According to Moody’s, power companies and ports are expected to better endure the impact of disruptions caused by the pandemic as compared to airports and toll road operators.
India was shattered by the second wave of the global pandemic when the cases sharply spiked between February and May, leaving the health infrastructure overwhelmed and people struggling for oxygen and medicines which were short in supply.
As the Centre ruled out the imposition of yet another nationwide lockdown, different state governments imposed restrictions of different scales, including regional lockdowns, to curb the spread of the virus. The regional lockdowns led to a fall in the demand for electricity and transportation companies saw lower traffic volumes, while the availability of labour was not significantly affected.
Rated power companies follow a business model which allows them to manage the current contraction in demand and withstand a moderate extension of the cash conversion cycle.

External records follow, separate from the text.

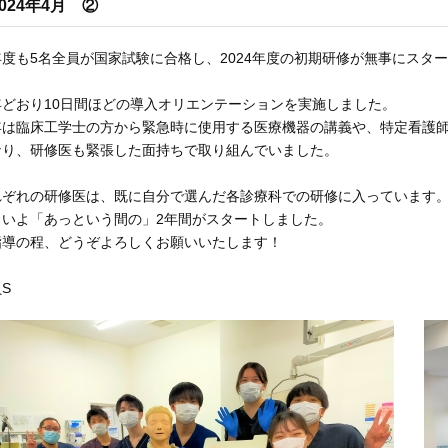
2024年4月 ②
年度も5名全員が国家試験に合格し、2024年度の初期研修が無事にスタ
年どおり10日間ほどの導入オリエンテーションを実施しました。
年は臨床工学士の方から緊急時に使用する医療機器の講義や、特定看護
なり、研修医も緊張した面持ちで取り組んでいました。
れぞれの研修医は、既に自分で選んだ各診療科での研修に入っています
よいよ「あっという間の」2年間がスタートしました。
指導の程、どうぞよろしくお願いいたします！
S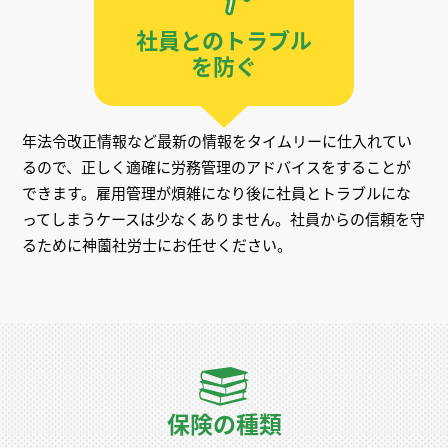
社員とのトラブル
を防ぐ
年法令改正情報など最新の情報をタイムリーに仕入れてい
るので、正しく適確に労務管理のアドバイスをすることが
できます。雇用管理が煩雑になり後に社員とトラブルにな
ってしまうケースは少なくありません。社員からの信頼を守
るために神薗社労士にお任せください。
保険の種類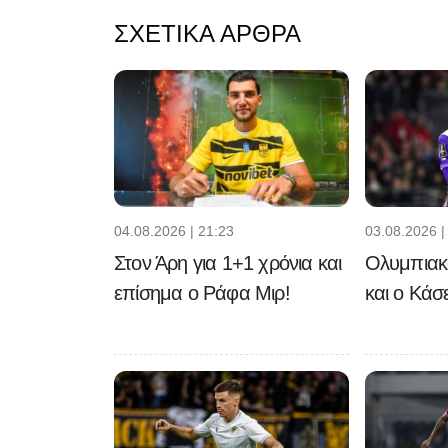
ΣΧΕΤΙΚΆ ΆΡΘΡΑ
04.08.2026 | 21:23
03.08.2026 |
Στον Άρη για 1+1 χρόνια και
Ολυμπιακό
επίσημα ο Ράφα Μιρ!
και ο Κάσ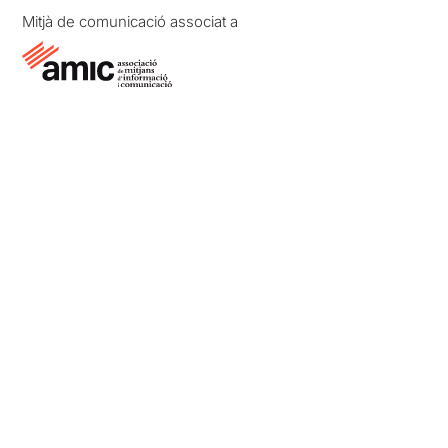
Mitjà de comunicació associat a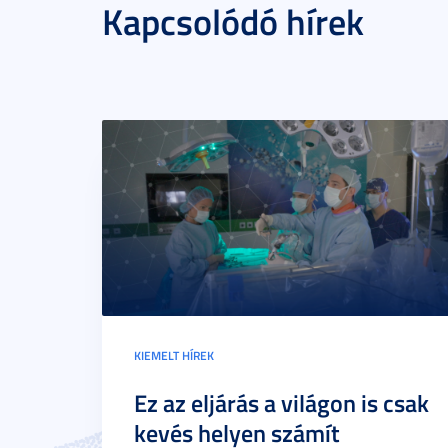
Kapcsolódó hírek
KIEMELT HÍREK
Ez az eljárás a világon is csak
kevés helyen számít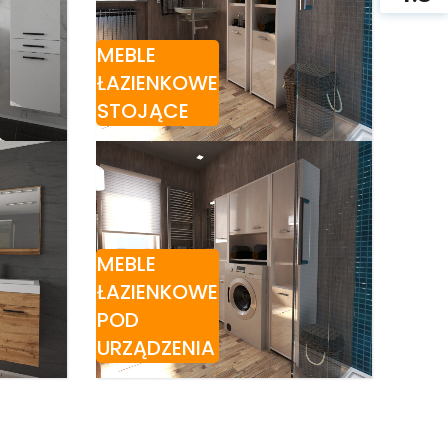
MEBLE
ŁAZIENKOWE
STOJĄCE
MEBLE
ŁAZIENKOWE
POD
URZĄDZENIA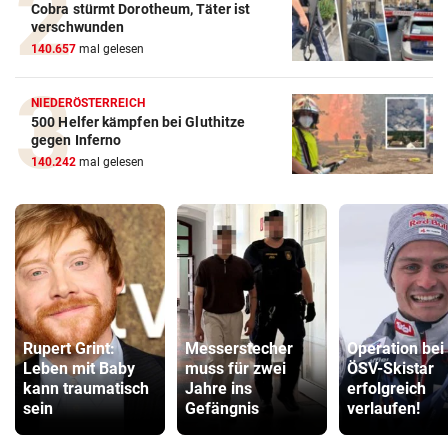
Cobra stürmt Dorotheum, Täter ist
verschwunden
140.657
mal gelesen
NIEDERÖSTERREICH
500 Helfer kämpfen bei Gluthitze
gegen Inferno
140.242
mal gelesen
Rupert Grint:
Messerstecher
Operation bei
Leben mit Baby
muss für zwei
ÖSV-Skistar
kann traumatisch
Jahre ins
erfolgreich
sein
Gefängnis
verlaufen!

The reason is that these companies rely on state-owned distribution firms that are likely to be under financial stress due to lower demand.

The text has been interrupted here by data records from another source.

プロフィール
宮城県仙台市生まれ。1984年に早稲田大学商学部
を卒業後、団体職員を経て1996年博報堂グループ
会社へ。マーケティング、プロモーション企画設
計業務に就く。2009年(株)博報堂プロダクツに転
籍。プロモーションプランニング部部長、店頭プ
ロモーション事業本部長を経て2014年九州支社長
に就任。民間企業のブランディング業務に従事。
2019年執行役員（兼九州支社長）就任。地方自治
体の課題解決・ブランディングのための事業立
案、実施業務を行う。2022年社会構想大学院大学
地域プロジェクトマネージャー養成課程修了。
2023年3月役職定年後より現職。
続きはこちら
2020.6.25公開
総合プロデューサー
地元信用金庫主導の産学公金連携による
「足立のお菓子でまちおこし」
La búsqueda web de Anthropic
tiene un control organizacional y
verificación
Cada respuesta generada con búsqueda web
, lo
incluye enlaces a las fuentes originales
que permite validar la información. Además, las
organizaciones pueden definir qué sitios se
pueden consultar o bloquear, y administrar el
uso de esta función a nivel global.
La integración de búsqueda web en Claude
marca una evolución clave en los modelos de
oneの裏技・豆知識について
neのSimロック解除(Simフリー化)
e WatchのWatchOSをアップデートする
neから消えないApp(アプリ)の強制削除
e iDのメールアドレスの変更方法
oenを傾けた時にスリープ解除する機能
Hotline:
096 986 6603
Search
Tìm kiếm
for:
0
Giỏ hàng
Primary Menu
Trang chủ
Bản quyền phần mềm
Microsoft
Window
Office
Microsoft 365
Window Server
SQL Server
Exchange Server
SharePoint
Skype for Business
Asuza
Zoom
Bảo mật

Moody’s said in case the demand stays low for a longer period, and there is a subsequent cash squeeze, the power companies have good access to liquidity and support.

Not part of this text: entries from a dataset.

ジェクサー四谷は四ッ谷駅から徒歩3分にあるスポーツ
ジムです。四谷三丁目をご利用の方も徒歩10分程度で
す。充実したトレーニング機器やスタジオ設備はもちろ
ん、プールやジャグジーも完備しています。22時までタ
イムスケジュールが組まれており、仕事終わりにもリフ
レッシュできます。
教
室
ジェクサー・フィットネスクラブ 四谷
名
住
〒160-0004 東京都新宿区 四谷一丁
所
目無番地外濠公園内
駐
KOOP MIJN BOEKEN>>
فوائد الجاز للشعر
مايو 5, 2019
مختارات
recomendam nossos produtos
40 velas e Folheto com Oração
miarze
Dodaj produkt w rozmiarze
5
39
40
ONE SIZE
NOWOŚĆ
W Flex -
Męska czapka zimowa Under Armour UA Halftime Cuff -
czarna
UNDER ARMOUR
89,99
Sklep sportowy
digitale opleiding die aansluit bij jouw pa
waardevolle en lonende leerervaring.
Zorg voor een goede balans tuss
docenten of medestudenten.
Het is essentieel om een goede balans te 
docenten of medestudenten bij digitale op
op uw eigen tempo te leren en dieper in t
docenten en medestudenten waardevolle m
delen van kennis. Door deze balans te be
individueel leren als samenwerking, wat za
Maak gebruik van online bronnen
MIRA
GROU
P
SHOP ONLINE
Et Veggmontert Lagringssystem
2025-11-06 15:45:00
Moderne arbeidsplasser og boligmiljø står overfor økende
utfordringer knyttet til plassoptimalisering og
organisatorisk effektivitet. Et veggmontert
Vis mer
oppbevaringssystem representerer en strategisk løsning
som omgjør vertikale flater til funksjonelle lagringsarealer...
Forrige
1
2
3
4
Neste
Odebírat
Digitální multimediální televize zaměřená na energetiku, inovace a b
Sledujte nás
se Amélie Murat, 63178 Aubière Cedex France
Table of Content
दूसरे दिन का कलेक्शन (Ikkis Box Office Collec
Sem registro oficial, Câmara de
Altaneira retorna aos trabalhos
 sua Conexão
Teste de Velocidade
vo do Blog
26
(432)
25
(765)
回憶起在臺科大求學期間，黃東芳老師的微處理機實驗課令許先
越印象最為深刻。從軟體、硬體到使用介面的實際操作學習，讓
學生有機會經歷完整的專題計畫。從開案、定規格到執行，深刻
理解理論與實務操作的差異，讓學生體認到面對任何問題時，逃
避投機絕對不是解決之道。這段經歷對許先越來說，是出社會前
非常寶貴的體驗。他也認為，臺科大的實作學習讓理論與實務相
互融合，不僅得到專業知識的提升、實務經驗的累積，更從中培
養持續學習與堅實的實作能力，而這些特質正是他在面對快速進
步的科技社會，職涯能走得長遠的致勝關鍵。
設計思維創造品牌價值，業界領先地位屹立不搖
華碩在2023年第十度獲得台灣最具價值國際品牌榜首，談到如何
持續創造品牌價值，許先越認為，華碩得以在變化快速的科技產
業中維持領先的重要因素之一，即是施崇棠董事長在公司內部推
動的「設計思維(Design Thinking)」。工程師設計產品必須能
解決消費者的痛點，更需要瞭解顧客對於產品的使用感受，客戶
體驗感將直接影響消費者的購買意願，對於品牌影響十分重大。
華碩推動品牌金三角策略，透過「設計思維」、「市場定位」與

Moody’s said the second wave coupled with regional lockdowns will push back the recovery of Indian airports, which includes the ones which are undergoing debt-funded expansion plans. Owing to border closures, international travel is set to take even longer to recover.
Moody’s also said that extended restrictions on movements or renewed lockdowns will continue to have an adverse impact on toll road operators and put pressure on their credit quality.
As per Moody’s, despite the economic contraction due to the pandemic, India’s rated ports performed well last fiscal and succeeded in improving their market shares. They remained largely unaffected by the restrictions because “the movement of goods across the country has remained normal and both ports also have sufficient buffers in their financial profiles to absorb any temporary disruptions”.